An epidemic of body dissatisfaction
Women like Butrym who develop full-blown eating disorders may simply be the most extreme examples of a widespread fixation on body size among middle-aged women, Bulik’s survey suggests.

More than 70% of the women in the survey said they were currently trying to lose weight, and 62% said they felt concerns about weight, shape, or eating had a negative impact on their life “occasionally” or “often.” Forty-one percent said they scrutinized their body at least once a day—by pinching their waist, for example.

Frustration with menopause-related weight gain, in particular, shone through in the answers to the survey’s open-ended questions, Bulik says. “A lot of the women said, ‘Who stole my waist?
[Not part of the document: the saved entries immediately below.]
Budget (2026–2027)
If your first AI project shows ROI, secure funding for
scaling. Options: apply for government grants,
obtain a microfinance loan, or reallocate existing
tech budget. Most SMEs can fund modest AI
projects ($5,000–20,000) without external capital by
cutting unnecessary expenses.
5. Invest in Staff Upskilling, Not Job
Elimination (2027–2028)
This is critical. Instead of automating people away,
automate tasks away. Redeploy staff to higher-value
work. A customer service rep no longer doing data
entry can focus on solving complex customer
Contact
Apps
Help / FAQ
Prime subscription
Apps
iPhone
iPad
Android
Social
Where did my waist go?'”

Maine and Bulik agree that the pressures adult women face at home, in the workplace, and in society are probably making matters worse. The changes associated with menopause are perfectly natural, but they aren’t always easy to reconcile with catchphrases like “50 is the new 30″ or the day-to-day demands of modern life.

Many middle-aged women are juggling child rearing and work responsibilities, or caring for aging patients. That can leave little time for planning healthy meals or exercising, at a stage of life when the amount of exercise needed to maintain one’s weight—let alone drop a few pounds—goes up.
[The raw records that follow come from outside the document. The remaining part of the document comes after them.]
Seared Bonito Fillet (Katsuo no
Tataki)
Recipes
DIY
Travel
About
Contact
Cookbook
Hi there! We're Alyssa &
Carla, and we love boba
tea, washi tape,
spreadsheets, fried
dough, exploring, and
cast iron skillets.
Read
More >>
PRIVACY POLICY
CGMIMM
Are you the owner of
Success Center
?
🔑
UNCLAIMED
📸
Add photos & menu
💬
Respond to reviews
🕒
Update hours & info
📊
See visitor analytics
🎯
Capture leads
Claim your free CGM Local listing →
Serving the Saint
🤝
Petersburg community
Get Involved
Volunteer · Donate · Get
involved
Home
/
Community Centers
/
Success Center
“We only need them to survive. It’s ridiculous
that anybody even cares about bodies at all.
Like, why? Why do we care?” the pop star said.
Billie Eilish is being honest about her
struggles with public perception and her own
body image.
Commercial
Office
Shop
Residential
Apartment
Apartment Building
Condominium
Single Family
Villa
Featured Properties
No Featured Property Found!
“As a culture, we live in a very, very stressful time, and for women this is even more so, because our roles have changed so dramatically,” says Maine, coauthor of The Body Myth: Adult Women and the Pressure to be Perfect.. “We have little time [and] few avenues with which to cope with the stress, and dieting and exercise abuse and weight loss are ritualistic ways for us to manage our stress.”

The preoccupation with body size seen in the new survey can take a psychological toll even when it doesn’t develop into an eating disorder. Many women who took the survey reported feeling distracted and preoccupied by their weight and shape as they went about their everyday tasks, Bulik says.